WASHINGTON – President Donald Trump is preparing to direct federal agencies to reassess regulations surrounding ibogaine, a plant-based substance currently prohibited in the United States but utilized overseas for treating post-traumatic stress disorder and various mental health conditions, according to three sources with knowledge of the plan.
The substance, extracted from an African shrub, currently falls under Schedule I classification in America, which designates it as having “no currently accepted medical use and a high potential for abuse,” per Drug Enforcement Administration guidelines. This places ibogaine in the same category as heroin and ecstasy.
Internationally, the substance receives therapeutic use in countries with more lenient regulations for addressing mental health disorders. Mexico operates numerous ibogaine treatment facilities that frequently serve American military veterans seeking alternative treatments.
Sources speaking anonymously due to lack of authorization indicated the presidential directive could be issued as early as Saturday. However, they warned that details may still undergo modifications as the administration completes its proposal, and any reclassification would likely not dramatically change the substance’s current legal standing.
White House representatives declined to provide comment. CBS initially reported on the potential executive action.
Multiple veterans’ advocacy organizations, including one headed by former Energy Secretary Rick Perry from Trump’s first administration, have campaigned for expanded ibogaine availability within the United States.
Perry and W. Bryan Hubbard, serving as chairman and CEO respectively of Americans for Ibogaine, made an appearance on April 1 during the widely-followed “Joe Rogan Experience” podcast to advocate for the substance and expressed intentions to arrange a meeting with Trump regarding the issue.
“I certainly hope that this message reaches the president, and I will try to make sure that it does,” Rogan stated to the guests.
Research published in 2022 within the Journal of Substance Abuse Treatment examined multiple studies and determined that ibogaine decreased cravings and withdrawal effects in individuals struggling with substance abuse disorders while potentially offering benefits for depression and PTSD treatment.
When administered in elevated amounts, ibogaine may produce hallucinatory effects. The substance has also been associated with heart-related deaths, leading practitioners to sometimes provide magnesium supplements alongside ibogaine to reduce cardiovascular risks.
A 2025 research study published in Nature Mental Health by Stanford University scientists discovered that ibogaine combined with magnesium enhanced brain functions related to “cognitive flexibility” and decreased PTSD symptoms in affected individuals.
“From a psychological and physiological level, there’s very promising signals that make us want to learn more,” stated Kirsten Cherian, a clinical assistant professor and neuropsychologist at Stanford University who served as a principal investigator in the 2025 research. “There are people out there with neurological diseases that there’s no treatment for, or there’s no cure for. It’s like a one-way street.”

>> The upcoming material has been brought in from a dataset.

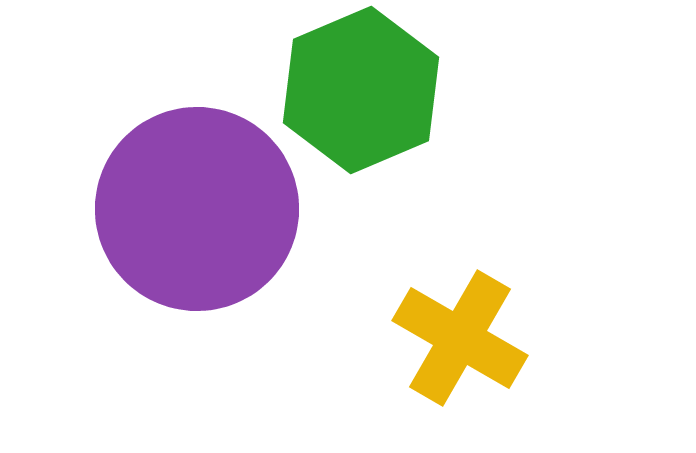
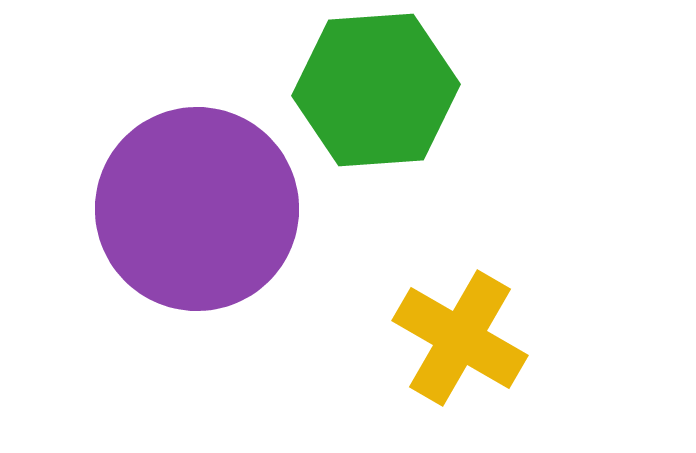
green hexagon: moved 15 px right; rotated 19 degrees clockwise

Supporters anticipate the directive will eliminate substantial obstacles to medical research and compassionate treatment applications.
Numerous possibilities exist for future therapeutic approaches, Cherian explained, but American medical professionals require authorization to conduct domestic studies of the substance to gather superior medical evidence, particularly regarding ibogaine’s safety profile.
In December, Trump authorized an order reducing restrictions on marijuana and CBD products, praising their potential practical therapeutic uses.
The December directive – portions of which remain unimplemented – would maintain controlled status for these substances while having the federal government acknowledge their “moderate-to-low potential for physical and psychological dependence,” according to DEA guidelines. This would increase accessibility for both patients and researchers.
The current administration established a pilot initiative that provides Medicare reimbursement for certain seniors receiving CBD treatments for various medical conditions.
Texas enacted legislation in 2025 to encourage Food and Drug Administration approval of ibogaine for PTSD treatment purposes. The state committed $50 million this year to finance independent clinical trials of the substance to meet FDA approval standards.
“This is just a huge sigh of relief in that our voices have finally been heard, and the veteran community could really stand to experience some significant shifts,” said Amber Capone, CEO and founder of Veterans Experiencing Treatment Solutions, an organization advocating for ibogaine access.
Capone’s spouse, a former Navy SEAL, utilized ibogaine during his struggle with PTSD, prompting the couple to establish an organization supporting such treatment approaches.
“There’s no doubt whatsoever in our minds that it works,” she explained. “But we just can’t say, ‘Believe us.’ The research has to corroborate what we know to be true, and it feels like we could finally, finally be making some impact.”